The Mimorial Kasparuv Kolinsky Festival of Non-Verbal Theatre

Review in Issue 12-4 | Winter 2000

This is a great and friendly festival, centred round the town square. The imaginative programme runs twelve hours a day for a week and includes shows for kids and adults, bands, dance and circus, Czech and foreign work.

The festival opened with a disappointing medley of mime and clown acts. With the occasional exception, this felt like cabaret night at a trapist sixth form college. Corn Factory’s street dance fairytale, Sedm let Stesti, and the weak Cirque Batard of Cahin-Caha were eclipsed by Teatr Novogo Fronta’s Vagabond Adam Kadmon. Full of old-school fire and adrenaline, this show walks an ‘everyman’ through state terror into the arms of the post-communist Russian Mafia.

The earnest efforts of a young Intent Theatre to convey some similar tale of oppression in Pootevreny Soumrak were undermined by a lack of control of their material. They strike familiar poses but are unable to take possession of them. The Forman Brothers converted a vast barge into a luxury floating theatre for their new show Nachové Plachty. This fairytale of a girl brought up by her sailor father after her mother’s tragic death is told with incredible visual flair and narrative incoherence. Its lush theatrical vision is stunningly realised in its mixing of puppets, set, actors and shadow play. The first half is a delight. The second half, made almost nonsensical by plot lacunas, induces thoughts of mutiny.

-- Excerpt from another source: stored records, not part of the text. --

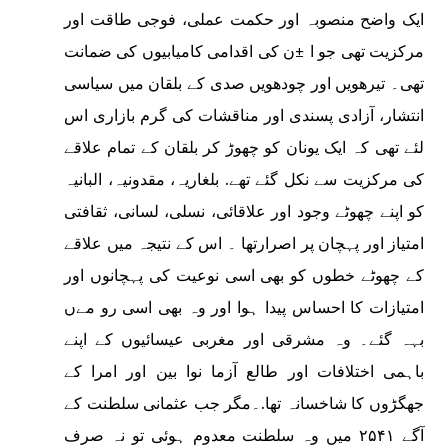
ایک واضح منصوبہ اور حکمت عملی، فوجی طاقت اور
مرکزیت تھی جو ا ±ن کی اقدامی کامیابیوں کی ضمانت
تھی۔ تیرھویں اور چودھویں صدی کے بلقان میں سیاسی
انتشار، آزادی پسندی اور مناقشات کی گرم بازاری اس
لئے تھی کہ ایک یونان کو چھوڑ کر بلقان کے تمام علاقے
کی مرکزیت سے نکل گئے تھے. بلغاریہ، مقدونیہ، البانیہ
کو اپنے چھوٹے وجود اور علاقائی، نسلی، لسانی، ثقافتی
امتیاز اور پہچان پر اصرارتھا ۔ اس کے نتیجہ میں علاقے
کے چھوٹے خطوں کو بھی اسی نوعیت کی پہچانوں اور
امتیازات کا احساس پیدا ہوا اور وہ بھی اسی رو مےں
بہہ گئے۔ وہ مشرقی اور مغربی عیسائیوں کے اپنے
باہمی اختلافات اور طالع آزما نوا بین اور امرا کے
جھگڑوں کا شاخسانہ تھا.۔مگر جب عثمانی سلطنت کے
آگے ۲۵۴۱ میں وہ سلطنت معدوم ہوئی تو نہ صرف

Perhaps the festival’s finest moment was Herzség, a show commissioned from Sco. Stage Code for a beautiful old spa building. The company of five utilised the building’s facade and cloakroom but sited most of the action in and around the drained pool. Aspiring towards the dance theatre of Pina Bausch, the piece is full of ideas – many great, some sublime, and a number that seem superfluous. When they tap strongly into the space’s strange haunted atmosphere, it’s wonderful stuff. Ultimately this show is, like the festival as a whole, ambitious and rewarding, not universally triumphant, but deserving praise and respect.